McFarland has never been a publisher that was one to shy away from overlooked players or long forgotten subjects and this one easily falls into that category. Roy Sievers was a feared hitter during the 50″s but was often overshadowed by the other greats of that decade both on the field and in print. Finally getting his due in book form, readers can now learn about the great career of one of baseballs most overlooked hitters of that decade as well as learn about an overall pretty nice guy. Its important that people like this from baseball history don’t get forgotten, and McFarland has done a nice job of helping preserve his legacy by getting this to market.
Baseball seems to have a singular year every decade where they shoot themselves in the foot and the 60’s were no exception. Widely known for being the year of the pitcher, 1968 was the year the powers that be put their dunce caps on once again. This is a good look at what management was like back in the day and how that has changed as well. It also shows how baseball has been able to survive and rise above its own stupidity at times. You can get both of these from the nice folks at McFarland.
So ready or not the new baseball season is upon us, so no matter who you root for we are all in First Place at least for one day.
Happy Reading and Go Phillies!
It seems like throughout baseball history, each decade has had one season that stands out more than the others. Dynasties come and go, Superstars rise and fall and our country follows along as well. The 1960’s were by far one of the most turbulent times in modern American history. The world was a changing place, and baseball never one to be far behind society, was changing as well. Today’s book takes a look at one of those turbulent years in both society and baseball.
1968 has been coined as the year of the pitcher. Miniscule ERA’s and lower batting averages produced rule changes that have withstood to modern times. America was a changing place as well, so it was no surprise that the national pastime was part of the changes. What transpired in the summer of 1968 was the end of an era in baseball and ushered in changes that would help shape the future of our game.
Tim Wendel has written another winner with Summer of 68. The book starts by taking an overall look at the state of baseball in 1968. Starting out in spring training you see what shape the game was in and get a good feeling of where it was heading that year. The overall main focus of the book though is the St. Louis Cardinals and Detroit Tigers. These two teams would eventually meet in the World Series that year. You get an in-depth look at both teams. Who they were, how the functioned and how the both were great successes on the field that year.

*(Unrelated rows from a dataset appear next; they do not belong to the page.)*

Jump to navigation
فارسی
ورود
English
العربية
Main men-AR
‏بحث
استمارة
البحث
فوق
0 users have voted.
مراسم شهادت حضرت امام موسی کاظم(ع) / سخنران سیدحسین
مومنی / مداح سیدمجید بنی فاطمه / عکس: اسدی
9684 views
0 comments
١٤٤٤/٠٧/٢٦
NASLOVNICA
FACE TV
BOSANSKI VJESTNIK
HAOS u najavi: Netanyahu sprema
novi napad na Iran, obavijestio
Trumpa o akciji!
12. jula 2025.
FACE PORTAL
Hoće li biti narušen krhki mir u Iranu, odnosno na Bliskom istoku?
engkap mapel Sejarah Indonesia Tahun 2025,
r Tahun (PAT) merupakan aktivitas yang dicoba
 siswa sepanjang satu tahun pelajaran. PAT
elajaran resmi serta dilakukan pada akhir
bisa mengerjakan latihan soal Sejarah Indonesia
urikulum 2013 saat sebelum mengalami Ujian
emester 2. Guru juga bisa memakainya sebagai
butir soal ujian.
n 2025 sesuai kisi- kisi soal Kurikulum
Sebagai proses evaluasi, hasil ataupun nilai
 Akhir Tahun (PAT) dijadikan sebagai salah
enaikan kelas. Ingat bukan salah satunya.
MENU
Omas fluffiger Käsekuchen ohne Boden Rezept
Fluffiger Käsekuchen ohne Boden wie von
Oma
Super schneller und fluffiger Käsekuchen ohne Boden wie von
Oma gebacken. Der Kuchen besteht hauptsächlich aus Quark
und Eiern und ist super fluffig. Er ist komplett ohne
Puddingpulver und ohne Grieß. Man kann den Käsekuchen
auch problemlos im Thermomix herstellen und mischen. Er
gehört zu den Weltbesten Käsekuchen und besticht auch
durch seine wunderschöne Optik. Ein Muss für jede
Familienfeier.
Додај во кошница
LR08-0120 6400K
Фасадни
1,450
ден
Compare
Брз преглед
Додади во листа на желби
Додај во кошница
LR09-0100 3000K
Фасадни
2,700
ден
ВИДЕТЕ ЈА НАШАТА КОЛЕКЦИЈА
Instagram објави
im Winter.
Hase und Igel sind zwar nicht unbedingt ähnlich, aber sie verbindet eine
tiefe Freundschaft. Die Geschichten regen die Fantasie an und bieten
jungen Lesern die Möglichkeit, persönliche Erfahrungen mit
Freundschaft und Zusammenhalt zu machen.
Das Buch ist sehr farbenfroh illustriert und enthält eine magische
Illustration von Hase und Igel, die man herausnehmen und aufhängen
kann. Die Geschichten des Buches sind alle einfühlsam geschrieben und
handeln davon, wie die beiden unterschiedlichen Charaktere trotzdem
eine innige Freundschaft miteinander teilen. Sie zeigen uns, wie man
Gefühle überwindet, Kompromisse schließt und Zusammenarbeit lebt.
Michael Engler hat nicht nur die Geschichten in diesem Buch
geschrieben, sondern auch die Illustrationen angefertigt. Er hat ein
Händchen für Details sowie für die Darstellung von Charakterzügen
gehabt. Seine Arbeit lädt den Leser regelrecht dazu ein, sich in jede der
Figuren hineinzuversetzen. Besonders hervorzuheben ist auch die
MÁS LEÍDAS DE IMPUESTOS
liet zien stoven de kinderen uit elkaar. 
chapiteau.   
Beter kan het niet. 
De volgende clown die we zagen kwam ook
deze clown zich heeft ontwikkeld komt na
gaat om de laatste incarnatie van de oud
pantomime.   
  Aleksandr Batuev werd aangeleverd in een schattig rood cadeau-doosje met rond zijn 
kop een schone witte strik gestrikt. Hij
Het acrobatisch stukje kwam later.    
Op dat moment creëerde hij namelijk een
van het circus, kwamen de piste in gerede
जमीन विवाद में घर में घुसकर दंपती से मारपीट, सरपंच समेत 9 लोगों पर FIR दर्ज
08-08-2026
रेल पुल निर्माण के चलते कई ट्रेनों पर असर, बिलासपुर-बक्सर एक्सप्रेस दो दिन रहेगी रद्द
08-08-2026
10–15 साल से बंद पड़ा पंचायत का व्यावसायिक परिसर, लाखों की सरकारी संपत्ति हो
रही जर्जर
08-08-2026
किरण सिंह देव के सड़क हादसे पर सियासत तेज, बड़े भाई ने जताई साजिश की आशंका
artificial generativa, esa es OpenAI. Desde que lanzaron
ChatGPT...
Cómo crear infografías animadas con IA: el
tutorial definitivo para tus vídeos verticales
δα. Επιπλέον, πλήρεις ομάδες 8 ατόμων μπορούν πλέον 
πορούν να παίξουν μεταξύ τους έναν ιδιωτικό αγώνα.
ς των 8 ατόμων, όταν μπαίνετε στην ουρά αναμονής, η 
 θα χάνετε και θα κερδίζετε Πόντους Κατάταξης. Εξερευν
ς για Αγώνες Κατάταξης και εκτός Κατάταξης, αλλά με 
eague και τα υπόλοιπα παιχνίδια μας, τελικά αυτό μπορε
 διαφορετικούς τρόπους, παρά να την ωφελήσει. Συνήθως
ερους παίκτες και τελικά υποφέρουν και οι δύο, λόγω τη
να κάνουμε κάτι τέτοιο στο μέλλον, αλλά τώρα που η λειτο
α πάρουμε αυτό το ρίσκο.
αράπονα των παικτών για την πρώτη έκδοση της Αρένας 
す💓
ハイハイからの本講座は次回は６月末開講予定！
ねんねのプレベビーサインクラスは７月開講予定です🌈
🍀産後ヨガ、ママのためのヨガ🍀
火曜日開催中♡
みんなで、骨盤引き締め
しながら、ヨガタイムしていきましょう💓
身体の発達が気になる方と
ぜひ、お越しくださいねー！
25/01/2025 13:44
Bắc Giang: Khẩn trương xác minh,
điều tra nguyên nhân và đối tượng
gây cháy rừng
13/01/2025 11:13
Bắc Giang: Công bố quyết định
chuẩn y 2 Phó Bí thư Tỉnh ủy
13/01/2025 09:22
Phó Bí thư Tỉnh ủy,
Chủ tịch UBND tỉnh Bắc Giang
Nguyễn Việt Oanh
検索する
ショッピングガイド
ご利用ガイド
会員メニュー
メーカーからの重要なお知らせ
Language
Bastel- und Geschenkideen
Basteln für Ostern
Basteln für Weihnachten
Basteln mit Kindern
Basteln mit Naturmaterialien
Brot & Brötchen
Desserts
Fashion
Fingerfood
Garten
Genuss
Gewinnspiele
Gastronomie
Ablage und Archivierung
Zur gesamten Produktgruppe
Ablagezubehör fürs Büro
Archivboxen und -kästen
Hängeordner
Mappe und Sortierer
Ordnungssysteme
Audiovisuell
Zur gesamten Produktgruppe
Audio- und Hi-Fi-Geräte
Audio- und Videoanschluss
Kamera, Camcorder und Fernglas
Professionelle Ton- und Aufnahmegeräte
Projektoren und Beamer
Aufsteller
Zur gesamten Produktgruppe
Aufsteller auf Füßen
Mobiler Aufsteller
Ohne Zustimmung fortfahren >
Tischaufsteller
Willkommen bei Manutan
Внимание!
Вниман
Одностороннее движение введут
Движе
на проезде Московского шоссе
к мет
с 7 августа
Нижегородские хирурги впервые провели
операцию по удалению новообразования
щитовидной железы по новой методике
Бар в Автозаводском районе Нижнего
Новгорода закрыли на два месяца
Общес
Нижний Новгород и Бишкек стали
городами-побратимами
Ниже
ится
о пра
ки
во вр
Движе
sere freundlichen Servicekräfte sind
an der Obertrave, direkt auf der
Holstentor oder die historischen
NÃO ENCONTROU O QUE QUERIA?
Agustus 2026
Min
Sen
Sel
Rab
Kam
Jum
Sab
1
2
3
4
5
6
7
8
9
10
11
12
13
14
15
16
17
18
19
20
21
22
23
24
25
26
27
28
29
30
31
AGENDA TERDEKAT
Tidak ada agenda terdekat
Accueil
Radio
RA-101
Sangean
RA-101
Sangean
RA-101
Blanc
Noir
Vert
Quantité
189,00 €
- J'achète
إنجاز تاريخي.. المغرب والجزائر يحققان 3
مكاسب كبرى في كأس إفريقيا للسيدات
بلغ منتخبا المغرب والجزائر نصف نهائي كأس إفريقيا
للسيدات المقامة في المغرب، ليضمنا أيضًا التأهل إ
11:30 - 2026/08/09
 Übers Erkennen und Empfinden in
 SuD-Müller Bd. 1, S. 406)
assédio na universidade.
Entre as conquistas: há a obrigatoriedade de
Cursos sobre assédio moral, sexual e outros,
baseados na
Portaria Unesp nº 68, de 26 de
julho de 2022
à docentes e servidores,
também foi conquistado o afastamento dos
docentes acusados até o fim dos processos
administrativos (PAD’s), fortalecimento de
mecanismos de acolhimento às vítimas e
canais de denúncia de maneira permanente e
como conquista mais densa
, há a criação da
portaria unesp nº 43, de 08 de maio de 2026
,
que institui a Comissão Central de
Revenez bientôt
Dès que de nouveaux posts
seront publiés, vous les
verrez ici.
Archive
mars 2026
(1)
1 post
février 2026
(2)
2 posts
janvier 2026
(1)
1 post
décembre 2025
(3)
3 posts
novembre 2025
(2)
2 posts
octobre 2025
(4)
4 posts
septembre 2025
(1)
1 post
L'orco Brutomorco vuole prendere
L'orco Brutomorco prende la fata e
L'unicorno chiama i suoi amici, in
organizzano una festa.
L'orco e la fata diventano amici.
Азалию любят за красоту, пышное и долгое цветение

Intertwined in the journey of a baseball season the author shows how the societal landscape of the United States was changing. You see how the assassinations of Robert Kennedy and Martin Luther King Jr. effected the country and both of the baseball teams as well. The reader is shown how the home cities these teams were part of, were turned into war zones. You can feel the frustration of a generation coming out in the summer of 1968. The book gives a very good look at a bygone era and what transpired in our country to change the world that we live in today. It is a nice balance between baseball and society. The book is of course heavier handed in the baseball subject, but still gives you enough of the outside world to see how it effected the players within the game.
Tim Wendel did a very nice job with this book. If you were not able to witness 1968 first hand, it gives you not only a history lesson, but also a feel for what the world was like back then. You get to see the ups and downs that have shaped our world and made both our country and sport the greatest in the world. Baseball fans will enjoy this one, no matter what team you choose to root for.